Wer seit heute meine Wärmeleitpasten-Datenbank aufmerksam betrachtet, wird eine kleine Erweiterung sicher nicht übersehen haben. Bei meiner vergleichenden Charakterisierung von Wärmeleitpasten (TIM) wurde bisher bewusst (rein grafisch) eine einheitliche Untergrenze der Bond Line Thickness (BLT) von 25 µm gewählt. Diese Entscheidung basiert auf physikalischen Überlegungen hinsichtlich der thermischen Widerstandsanteile sowie auf praktischen Erfahrungen aus realen Montageszenarien von GPU- und CPU-Systemen. Warum ich das so gemacht habe und in den Bewertungen der Chartsreihenfolge immer noch so handhabe, werde ich heute einmal ausführlich und transparent darlegen und belegen. Leider ist das Thema zu komplex, um es plakativ auf ein eher niedriges Level herunterzubrechen, aber ich habe versucht, die wichtigsten Aussagen noch einmal zusammengefasst als Zitat hervorzuheben und keinen mit zu viel an Theorie zu langweilen.
Vorbemerkung
Im heutigen Artikel möchte ich meine persönliche Sichtweise zu diesem Thema schildern, die ich anlässlich eines kürzlich veröffentlichten Videos noch einmal bewusst reflektiert und neu eingeordnet habe. Es handelt sich dabei ausdrücklich um meine eigene, subjektive Einschätzung, die ich jedoch bemüht bin, sachlich und fachlich zu begründen und – soweit möglich – mit technischen Hintergründen, praktischen Erfahrungen und Rückmeldungen aus Gesprächen mit Herstellern, Entwicklern und Anwendern zu untermauern, auch wenn es vielleicht eine etwas schwerere Kost wird.

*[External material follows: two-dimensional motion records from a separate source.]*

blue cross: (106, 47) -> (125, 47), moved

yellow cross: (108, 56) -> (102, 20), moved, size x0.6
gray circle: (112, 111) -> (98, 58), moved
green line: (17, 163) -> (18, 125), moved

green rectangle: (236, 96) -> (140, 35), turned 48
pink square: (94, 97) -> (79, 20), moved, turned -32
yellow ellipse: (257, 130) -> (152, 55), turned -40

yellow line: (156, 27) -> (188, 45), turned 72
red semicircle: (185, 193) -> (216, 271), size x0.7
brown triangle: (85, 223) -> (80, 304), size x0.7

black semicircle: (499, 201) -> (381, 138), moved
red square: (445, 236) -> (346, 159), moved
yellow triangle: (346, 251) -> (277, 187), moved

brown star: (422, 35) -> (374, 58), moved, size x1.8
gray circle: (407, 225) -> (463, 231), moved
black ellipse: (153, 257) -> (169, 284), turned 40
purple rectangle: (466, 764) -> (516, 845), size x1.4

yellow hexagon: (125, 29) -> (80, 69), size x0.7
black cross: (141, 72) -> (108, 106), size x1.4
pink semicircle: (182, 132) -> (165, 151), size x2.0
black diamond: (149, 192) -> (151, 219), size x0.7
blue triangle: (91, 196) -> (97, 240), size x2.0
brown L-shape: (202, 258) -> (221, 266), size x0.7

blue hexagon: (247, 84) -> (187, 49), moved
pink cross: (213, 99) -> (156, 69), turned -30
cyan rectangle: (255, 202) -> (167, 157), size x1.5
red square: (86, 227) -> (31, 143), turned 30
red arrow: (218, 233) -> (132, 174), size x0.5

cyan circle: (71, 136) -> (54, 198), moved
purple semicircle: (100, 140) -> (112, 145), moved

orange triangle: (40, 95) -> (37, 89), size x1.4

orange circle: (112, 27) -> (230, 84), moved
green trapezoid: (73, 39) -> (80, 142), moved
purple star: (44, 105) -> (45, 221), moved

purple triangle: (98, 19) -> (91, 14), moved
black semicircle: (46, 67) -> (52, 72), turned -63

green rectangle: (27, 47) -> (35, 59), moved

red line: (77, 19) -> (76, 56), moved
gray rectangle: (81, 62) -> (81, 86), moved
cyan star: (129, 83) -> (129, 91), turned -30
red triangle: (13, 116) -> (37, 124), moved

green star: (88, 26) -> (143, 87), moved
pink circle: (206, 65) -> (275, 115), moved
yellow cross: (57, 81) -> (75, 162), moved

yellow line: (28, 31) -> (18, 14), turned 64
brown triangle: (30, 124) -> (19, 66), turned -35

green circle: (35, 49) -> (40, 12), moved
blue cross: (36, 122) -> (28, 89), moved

Dabei geht es mir nicht darum, zu klären, wer in einzelnen Punkten „recht“ hat oder nicht. Vielmehr zeigt die Erfahrung, dass die relevanten Einflussgrößen und Rahmenbedingungen so vielfältig und komplex sind, dass es selten eine einfache Antwort oder pauschale Lösung gibt. Entscheidend ist aus meiner Sicht vielmehr die Frage, mit welchem Aufwand und welcher Methodik man für eine gegebene Zielsetzung zu belastbaren, praxisrelevanten Ergebnissen kommt – sei es in der Materialentwicklung, bei Alterungstests, in der Serienfreigabe oder im anwendungsnahen Vergleich. Genau diese Abwägung verdient eine differenzierte Betrachtung.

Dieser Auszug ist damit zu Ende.